This site is intended for health professionals only


GPC chair calls for end to CQC ‘Ofsted-style’ ratings

The GPC is calling on the CQC to drop its ‘Ofsted-style’ ratings in its strongest criticism of the regulator so far.

Dr Chaand Nagpaul, chair of the GPC, made the call in his speech to the LMCs Conference in London today, at the same time as telling the Government to drop its ‘pipe dream’ of seven-day services.

In a stormy speech today, Dr Nagpaul said that the CQC had ‘mushroomed into an industry of flawed performance management’.

He added that the CQC leaves practices living in ‘fear and threat’, adding that it takes away time that could be spent caring for patients.

As Pulse has already reported, Dr Nagpaul called for an abandonment of seven-day services, calling on Prime Minister David Cameron to ‘get real’.

But the major plea in his speech was around the CQC.

The GPC was successful in calling on the regulator to drop its publication of practices’ ‘risk ratings’, but the CQC has continued giving practices ratings of ‘outstanding’,’good’, ‘needs improvement’ and ‘inadequate’.

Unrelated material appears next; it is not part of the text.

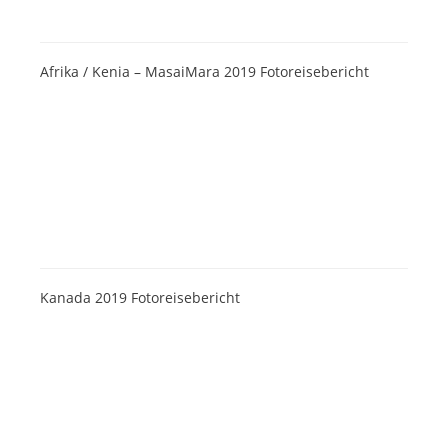
Afrika / Kenia – MasaiMara 2019 Fotoreisebericht
Kanada 2019 Fotoreisebericht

But Dr Nagpaul said today that these ratings are ‘not considered necessary’ in the devolved nations, so shouldn’t happen in England.

He said the Government must ‘end the punitive overregulation that’s suffocating general practice- amongst the top four reasons why GPs want to leave the profession.’

UK GPs were subject to ‘more scrutiny, performance management, and targets than anyother nation studied by the Commonwealth Fund’, even before the introduction of the CQC, he added.

He said: ‘It begs the question why England is spending hundreds of millions of pounds on an inspection regime not felt necessary in Wales, Scotland and Northern Ireland. Practices live in fear and threat, with days taken away from caring for patients to prepare for and endure inspections.

‘The problem is that CQC has mushroomed into an industry of flawed performance management. We managed to get rid of the shameful intelligent monitoring bands, but still have practice ratings without context and circumstance, and which misleads the public with crude proxies that demean the holistic care hard working GPs provide.

‘CQC needs to go back to basics of keeping registration simple, abandon ratings and plough the millions saved into patient services instead.’

He also said that the move to seven-day services would damage patient care.

He said: ‘The Government must halt it surreal obsession for practices to open seven days when there aren’t the GPs to even cope with current demands. It would damage quality care by spreading GPs so thinly, and replace continuity of care with impersonal shift-work, and will reduce our availability for older vulnerable patients.’